The gulf of distrust
Not just in the Cauvery delta, but across Tamil Nadu, the BJP and Modi face a unique double anti-incumbency. Post chief minister J Jayalalithaa’s death in 2016, the AIADMK government headed by Edappadi Palaniswami (EPS) is perceived to be controlled directly by Modi from Delhi. The failures of the state government also get credited to the BJP.
In recent years, Tamil Nadu’s suspicious view of Delhi has become more entrenched. With neither the Congress nor the BJP politically relevant in the state, Tamils fear their interests are now subservient to those of Karnataka, or the north, where the two national parties compete head-to-head. With the deaths of Jayalalithaa and M Karunanidhi, heads of the two major Dravidian parties, there is a growing fear that Tamil Nadu now has no effective defender of its interests at the national stage. The state has virtually been in protest mode since 2016.
The unfavourable court judgements on jallikattu and Cauvery; the National Entrance cum Eligibility Test (NEET) for medical school admissions; the proposed hydrocarbon project in the already parched Cauvery delta; the Neutrino observatory at Theni; and mineral giant Vedanta’s copper plant in Thoothukudi that locals say is polluting, have sparked largescale protests.
“To top all injustices, there is the sense that a north Indian politician like Modi is calling the shots in Tamil Nadu and in the process has made senior politicians like EPS and O Pannerselvam, BJP vassals,” says Stalin Rajangam, a Madurai-based Dalit writer and researcher. The DMK’s 2019 campaign slogan “Adhikkamum vendaam, adimaithanamum vendaam” (we want neither domination nor slavery), is aimed at harnessing this grudge.
Perhaps as a result of such prevailing sentiment, the AIADMK and other parties in the NDA alliance in the state are happy for the BJP to confine its campaign to the five Lok Sabha seats in which it is contesting. Other than a few urban pockets in Chennai, Coimbatore and Kanyakumari where it has a sizable support among the Nadars and Gounders—both relatively prosperous backward castes—and the on-ground presence of the Rashtriya Swayamsevak Sangh (RSS), the party lacks the social base to make a dent in Tamil politics.

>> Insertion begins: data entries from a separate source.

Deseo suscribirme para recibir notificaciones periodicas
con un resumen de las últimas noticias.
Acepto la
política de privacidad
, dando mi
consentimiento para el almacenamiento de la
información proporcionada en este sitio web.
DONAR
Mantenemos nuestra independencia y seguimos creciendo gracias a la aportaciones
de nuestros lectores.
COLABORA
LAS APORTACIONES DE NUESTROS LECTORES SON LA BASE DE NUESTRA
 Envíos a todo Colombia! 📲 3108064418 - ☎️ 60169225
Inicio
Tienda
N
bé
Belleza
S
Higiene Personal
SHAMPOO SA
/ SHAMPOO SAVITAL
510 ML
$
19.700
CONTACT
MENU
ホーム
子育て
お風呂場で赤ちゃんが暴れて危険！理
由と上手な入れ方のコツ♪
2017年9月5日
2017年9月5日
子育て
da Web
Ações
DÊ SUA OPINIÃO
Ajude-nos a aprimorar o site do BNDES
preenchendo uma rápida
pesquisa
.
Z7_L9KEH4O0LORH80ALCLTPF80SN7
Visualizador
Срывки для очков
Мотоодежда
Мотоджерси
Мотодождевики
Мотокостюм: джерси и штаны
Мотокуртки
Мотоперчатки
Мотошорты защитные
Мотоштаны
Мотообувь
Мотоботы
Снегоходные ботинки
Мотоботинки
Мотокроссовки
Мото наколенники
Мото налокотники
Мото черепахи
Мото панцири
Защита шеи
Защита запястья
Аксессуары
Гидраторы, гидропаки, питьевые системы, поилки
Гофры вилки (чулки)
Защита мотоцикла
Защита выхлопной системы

BJP president Amit Shah’s whistle stop one-day campaign in Thoothukudi, Kanyakumari and Coimbatore in early April came with the distinct feel of watching a Hindi soap hastily dubbed into Tamil. Shah’s speech in Coimbatore focused on issues of national security and homed in on Congress’ manifesto promise to reconsider the Armed Forces Special Powers Acts in Jammu and Kashmir. Many at the well-attended rally started making their way to the exit midway during his address.

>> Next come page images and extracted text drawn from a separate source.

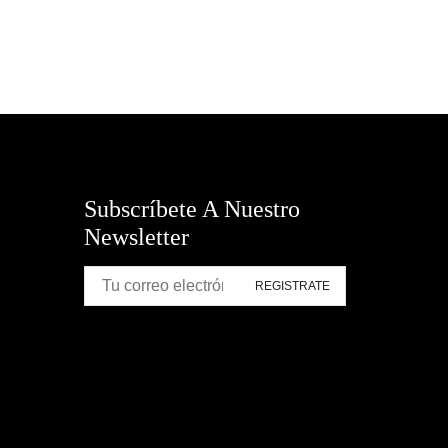
Subscríbete A Nuestro
Newsletter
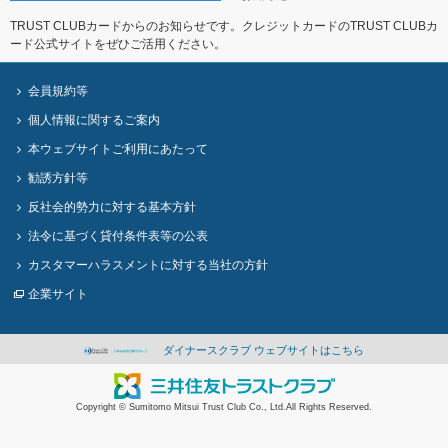
TRUST CLUBカードからのお知らせです。クレジットカードのTRUST CLUBカ
ード公式サイトをぜひご活用ください。
会員規約等
個人情報に関するご案内
本ウェブサイトご利用にあたって
勧誘方針等
反社会的勢力に対する基本方針
法令に基づく貸付条件表等の公表
カスタマーハラスメントに対する当社の方針
企業サイト
ダイナースクラブ ウェブサイトはこちら
Copyright © Sumitomo Mitsui Trust Club Co., Ltd.All Rights Reserved.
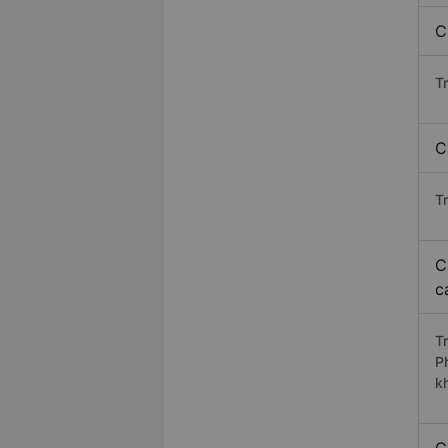
C
T
C
T
C
c
T
P
k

Many BJP workers even in Coimbatore, where the party’s prospects are best, privately admit that its politics isn’t in tune with Tamil Nadu’s social realities.

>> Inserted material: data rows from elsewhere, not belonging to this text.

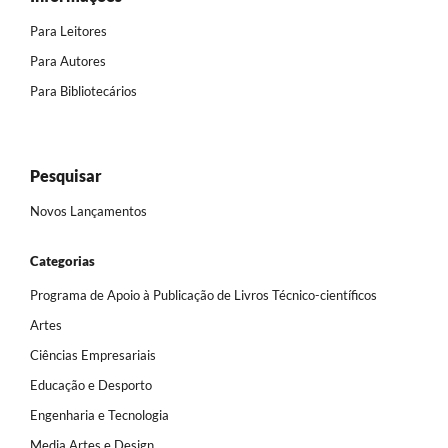
Para Leitores
Para Autores
Para Bibliotecários
Pesquisar
Novos Lançamentos
Categorias
Programa de Apoio à Publicação de Livros Técnico-científicos
Artes
Ciências Empresariais
Educação e Desporto
Engenharia e Tecnologia
Media Artes e Design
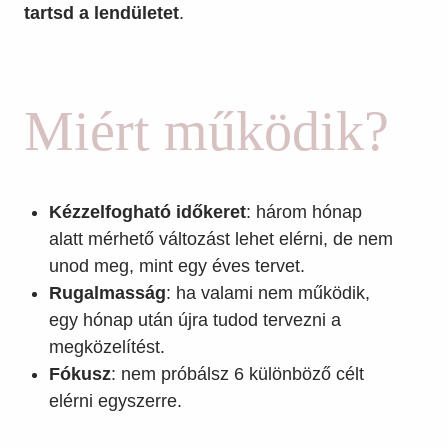
tartsd a lendületet
.
Miért működik?
Kézzelfogható időkeret
: három hónap
alatt mérhető változást lehet elérni, de nem
unod meg, mint egy éves tervet.
Rugalmasság
: ha valami nem működik,
egy hónap után újra tudod tervezni a
megközelítést.
Fókusz
: nem próbálsz 6 különböző célt
elérni egyszerre.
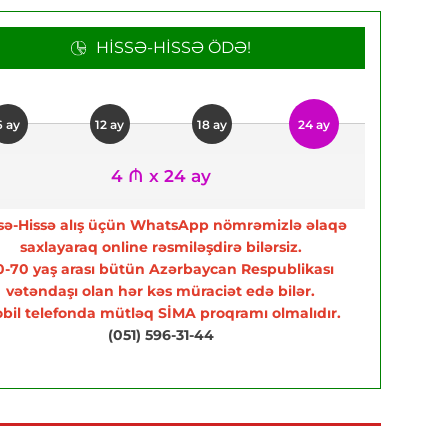
HISSƏ-HISSƏ ÖDƏ!
6 ay
12 ay
18 ay
24 ay
4 ₼ x 24 ay
sə-Hissə alış üçün WhatsApp nömrəmizlə əlaqə
saxlayaraq online rəsmiləşdirə bilərsiz.
0-70 yaş arası bütün Azərbaycan Respublikası
vətəndaşı olan hər kəs müraciət edə bilər.
bil telefonda mütləq SİMA proqramı olmalıdır.
(051) 596-31-44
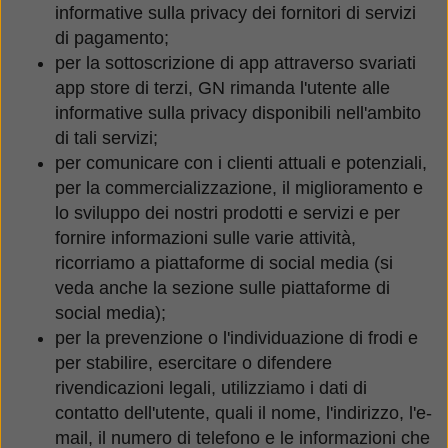
informative sulla privacy dei fornitori di servizi
di pagamento;
per la sottoscrizione di app attraverso svariati
app store di terzi, GN rimanda l'utente alle
informative sulla privacy disponibili nell'ambito
di tali servizi;
per comunicare con i clienti attuali e potenziali,
per la commercializzazione, il miglioramento e
lo sviluppo dei nostri prodotti e servizi e per
fornire informazioni sulle varie attività,
ricorriamo a piattaforme di social media (si
veda anche la sezione sulle piattaforme di
social media);
per la prevenzione o l'individuazione di frodi e
per stabilire, esercitare o difendere
rivendicazioni legali, utilizziamo i dati di
contatto dell'utente, quali il nome, l'indirizzo, l'e-
mail, il numero di telefono e le informazioni che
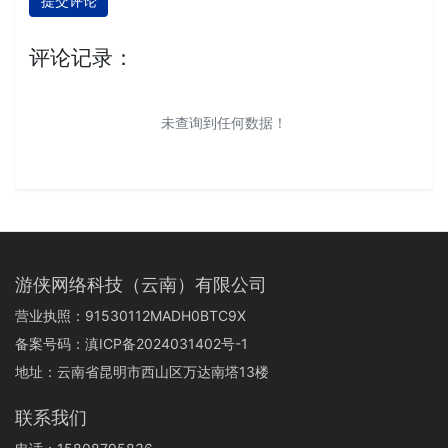
提交评论
评论记录：
未查询到任何数据！
游侠网络科技（云南）有限公司
营业执照：91530112MADH0BTC9X
备案号码：
滇ICP备2024031402号-1
地址：云南省昆明市西山区万达南塔13楼
联系我们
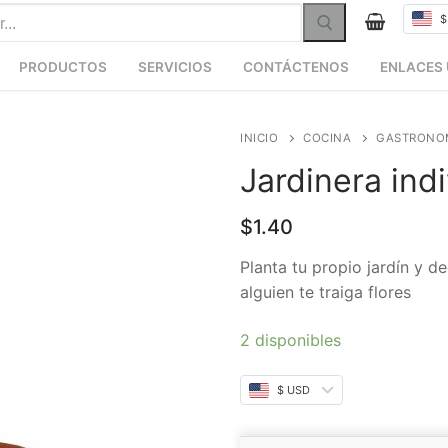
$
PRODUCTOS
SERVICIOS
CONTÁCTENOS
ENLACES 
INICIO
COCINA
GASTRONO
Jardinera indi
$
1.40
Planta tu propio jardín y d
alguien te traiga flores
2 disponibles
$ USD
Alternative:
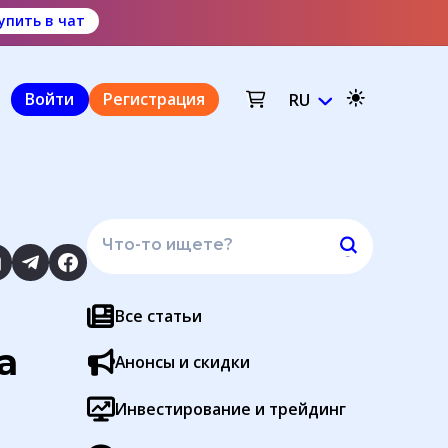
упить в чат
Войти
Регистрация
RU
Все статьи
а
Анонсы и скидки
Инвестирование и трейдинг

“Here, Hindutva cannot have wide appeal. You can’t come to Tamil Nadu that has excellent physical infrastructure and say you are building highways. We need strong leaders who can champion people’s causes. Instead, what we end up getting are election agents and advisors like S Gurumurthy [a Chennai-based chartered accountant and convener of the RSS-affiliate Swadeshi Jagaran Manch, who is now the editor of the pro-BJP Tamil weekly Thuglak and a part-time director of the Reserve Bank of India]. Because we don’t have strong leaders who can communicate well with the national leadership in Hindi, we remain recipients of political strategy crafted in distant Delhi,” says a senior BJP farmer leader in Coimbatore district, who is active in the campaign.